SASxport (version 1.5.3)

read.xport: Import a SAS XPORT File

Description

Read a SAS XPORT format file and return the contained dataset(s).

Usage

read.xport(file, force.integer=TRUE, formats=NULL, name.chars=NULL, names.tolower=FALSE, keep=NULL, drop=NULL, as.is=0.95, verbose=FALSE, as.list=FALSE, include.formats=FALSE )

Arguments

file
Character string specifying the name or URL of a SAS XPORT file.
force.integer
Logical flag indicating whether integer-valued variables should be returned as integers (TRUE) or doubles (FALSE). Variables outside the supported integer range (.Machine$integer.max) will always be converted to doubles.
formats
a data frame or list (like that created by foreign:::read.xport) containing PROC FORMAT output, if such output is not stored in the main transport file.
name.chars
Vector of additional characters permissible in variable names. By default, only the alpha and numeric characters ([A-Za-z0-9]) and periods ('.') are permitted. All other characters are converted into periods ('.').
names.tolower
Logical indicating whether variable and dataset names should be converted to lowercase (TRUE) or left uppercase (FALSE)
keep
a vector of names of SAS datasets to process. This list must include PROC FORMAT dataset if it is present for datasets to use use any of its value label formats.
drop
a vector of names of SAS datasets to ignore (original SAS upper case names)
as.is
Either a logical flag indicating whether SAS character variables should be preserved as character objects (TRUE) or factor objects (FALSE), or a fractional cutoff between 0 and 1.

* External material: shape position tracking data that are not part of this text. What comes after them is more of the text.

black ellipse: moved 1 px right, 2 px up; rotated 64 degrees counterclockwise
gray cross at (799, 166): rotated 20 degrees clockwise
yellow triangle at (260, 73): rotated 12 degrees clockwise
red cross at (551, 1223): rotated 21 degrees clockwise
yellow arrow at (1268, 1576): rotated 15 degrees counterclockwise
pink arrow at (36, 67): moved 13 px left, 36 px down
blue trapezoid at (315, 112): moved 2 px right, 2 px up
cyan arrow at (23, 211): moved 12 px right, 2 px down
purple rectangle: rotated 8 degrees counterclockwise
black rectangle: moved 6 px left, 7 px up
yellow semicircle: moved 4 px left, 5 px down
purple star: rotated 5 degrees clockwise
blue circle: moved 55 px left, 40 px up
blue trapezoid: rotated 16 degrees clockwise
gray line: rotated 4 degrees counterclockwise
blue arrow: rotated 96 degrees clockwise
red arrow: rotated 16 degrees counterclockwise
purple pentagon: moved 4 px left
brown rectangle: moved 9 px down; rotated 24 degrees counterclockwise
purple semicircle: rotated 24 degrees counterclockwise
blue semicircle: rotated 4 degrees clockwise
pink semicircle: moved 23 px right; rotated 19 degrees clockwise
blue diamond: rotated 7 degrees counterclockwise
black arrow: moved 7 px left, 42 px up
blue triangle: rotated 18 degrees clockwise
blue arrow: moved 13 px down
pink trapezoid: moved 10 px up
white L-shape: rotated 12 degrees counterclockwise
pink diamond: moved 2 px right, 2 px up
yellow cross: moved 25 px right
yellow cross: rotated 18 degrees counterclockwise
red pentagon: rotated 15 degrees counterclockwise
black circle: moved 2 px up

When a fractional cutoff is provided, character variables containing a more than this fraction of unique values will be stored as a character variables. This is done in order to preserve space, since factors must store both the integer factor codes and the character factor labels.

verbose
Logical indicating whether progress should be printed during the data loading and conversion process.
as.list
Logical indicating whether to return a list even if the SAS xport file contains only only one dataset.
include.formats
Logical indicating whether to include SAS format information (if present) in the returned list

Value

If only a single dataset is present (after removing PROC FORMAT data when include.formats=FALSE), the return value is a single dataframe object. Otherwise the return is a list of dataframe objects.Note that if include.formats=TRUE, the returned list will contain a dataframe named "FORMATS" containing any available 'PROC FORMAT' information.

Note

This code provides a subset of the functionality of the sasxport.get function in the Hmisc library.

Details

  • SAS date, time, and date/time variables are converted respectively to Date, POSIX, or chron objects

  • SAS labels are stored in "label" attributes on each variable, and are accessible using the label function.
  • SAS formats are stored in "SASformat" attributes on each variable, and are accessable using SASformat
  • SAS iformats are stored in "SASiformat" attributes on each variable, and are accessable using SASiformat
  • SAS integer variables are stored as integers unless force.integer is FALSE
  • If the file includes the output of PROC FORMAT CNTLOUT=, variables having customized label formats will be converted to factor objects with appropriate labels.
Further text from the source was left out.